JBC Agricultural Management, LLC (JBC) entered into separate contracts to buy cattle from Southern Cross Ranches, LLC, and Ranch Management, LLC (collectively, sellers). In turn, JBC contracted to sell the cattle to its subsidiary (collectively, buyers). Sellers brought this action alleging that JBC had breached the contracts by failing to make any payments. JBC counterclaimed alleging that after the initial payment deadlines had been extended, sellers breached the contracts. JBC moved for summary judgment on its breach of contract counterclaim. It supported the motion with an affidavit from its principal. Sellers opposed the motion with counter affidavits and a brief. The trial court denied JBC’s motion, stating that a genuine dispute of material fact existed. Shortly thereafter, the trial court granted buyers’ counsel’s motion to withdraw. Sellers then moved for summary judgment on all claims, counterclaims, and third-party claims. Because buyers were still without counsel, they could not oppose the motion. The court granted sellers’ summary judgement motion without mentioning any aspect of the earlier summary judgment proceeding.

Four weeks later, buyers’ new counsel entered an appearance and moved to vacate the summary judgment orders. The court denied the motion.

On appeal, buyers contended that sellers failed to meet their burden of showing the absence of a disputed material fact. Here, sellers’ affidavits are admissible evidence and support summary judgment. Sellers met their burden of showing the absence of a factual issue on JBC’s breach by nonpayment.
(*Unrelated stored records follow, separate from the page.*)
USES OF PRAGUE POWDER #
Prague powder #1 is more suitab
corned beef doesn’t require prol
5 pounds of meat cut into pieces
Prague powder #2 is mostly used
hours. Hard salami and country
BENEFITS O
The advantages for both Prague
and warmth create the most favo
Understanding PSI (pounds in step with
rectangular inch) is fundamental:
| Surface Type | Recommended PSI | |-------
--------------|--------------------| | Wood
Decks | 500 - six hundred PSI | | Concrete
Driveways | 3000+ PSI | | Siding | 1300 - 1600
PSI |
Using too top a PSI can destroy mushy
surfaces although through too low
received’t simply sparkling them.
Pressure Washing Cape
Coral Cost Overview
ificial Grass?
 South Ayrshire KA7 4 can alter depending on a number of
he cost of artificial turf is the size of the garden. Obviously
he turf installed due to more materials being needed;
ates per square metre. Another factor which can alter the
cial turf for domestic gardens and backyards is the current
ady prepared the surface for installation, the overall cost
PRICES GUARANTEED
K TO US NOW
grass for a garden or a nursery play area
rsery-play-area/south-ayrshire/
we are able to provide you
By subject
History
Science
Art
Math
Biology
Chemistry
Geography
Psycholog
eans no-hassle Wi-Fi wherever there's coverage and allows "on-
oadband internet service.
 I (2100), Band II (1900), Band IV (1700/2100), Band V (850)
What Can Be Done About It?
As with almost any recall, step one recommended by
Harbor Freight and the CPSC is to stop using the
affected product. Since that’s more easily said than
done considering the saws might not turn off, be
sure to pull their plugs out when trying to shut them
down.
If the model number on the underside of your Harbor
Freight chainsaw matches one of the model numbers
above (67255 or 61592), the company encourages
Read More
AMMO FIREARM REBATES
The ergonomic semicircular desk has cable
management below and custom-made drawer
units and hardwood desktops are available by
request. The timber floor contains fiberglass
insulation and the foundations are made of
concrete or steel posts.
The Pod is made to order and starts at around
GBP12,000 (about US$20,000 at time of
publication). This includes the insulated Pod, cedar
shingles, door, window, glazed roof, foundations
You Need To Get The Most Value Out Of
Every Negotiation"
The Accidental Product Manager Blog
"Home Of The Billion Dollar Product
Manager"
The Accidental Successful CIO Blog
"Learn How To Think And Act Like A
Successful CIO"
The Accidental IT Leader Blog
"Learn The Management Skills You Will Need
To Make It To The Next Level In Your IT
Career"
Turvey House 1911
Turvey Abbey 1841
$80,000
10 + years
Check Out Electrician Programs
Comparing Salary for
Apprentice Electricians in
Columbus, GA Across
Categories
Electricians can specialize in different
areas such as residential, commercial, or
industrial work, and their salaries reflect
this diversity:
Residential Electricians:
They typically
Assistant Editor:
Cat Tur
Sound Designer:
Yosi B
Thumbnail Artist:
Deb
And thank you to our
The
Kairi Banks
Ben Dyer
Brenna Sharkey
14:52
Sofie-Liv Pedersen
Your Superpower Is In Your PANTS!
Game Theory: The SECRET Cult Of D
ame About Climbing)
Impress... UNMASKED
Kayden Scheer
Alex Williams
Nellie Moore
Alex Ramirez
Thus, the burden shifted to buyers to respond and show that a genuine issue for trial exists. Here, JBC did not respond, but argued on appeal that its principal’s affidavit established disputed issues of material fact and the trial court was required to review all materials then on file. CRCP 56(c) does not require a trial court to review the record beyond the materials cited in the summary judgment motion and any opposition. Thus, buyers cannot rely on the principal’s affidavit to show a disputed issue of material fact.

Buyers next contended that the trial court erred by entering summary judgment in favor of sellers because the court departed from its earlier summary judgment ruling, without explanation, that found disputed material facts. Here, while the court had discretion to disregard its prior ruling, the record does not show that it consciously did so. And comparing the prior order to the affidavits sellers submitted in support of their summary judgment motion leaves no doubt that there are factual issues. The court’s failure to reconcile its prior inconsistent ruling was an abuse of discretion.

The summary judgments in favor of sellers were reversed and the case was remanded for further proceedings.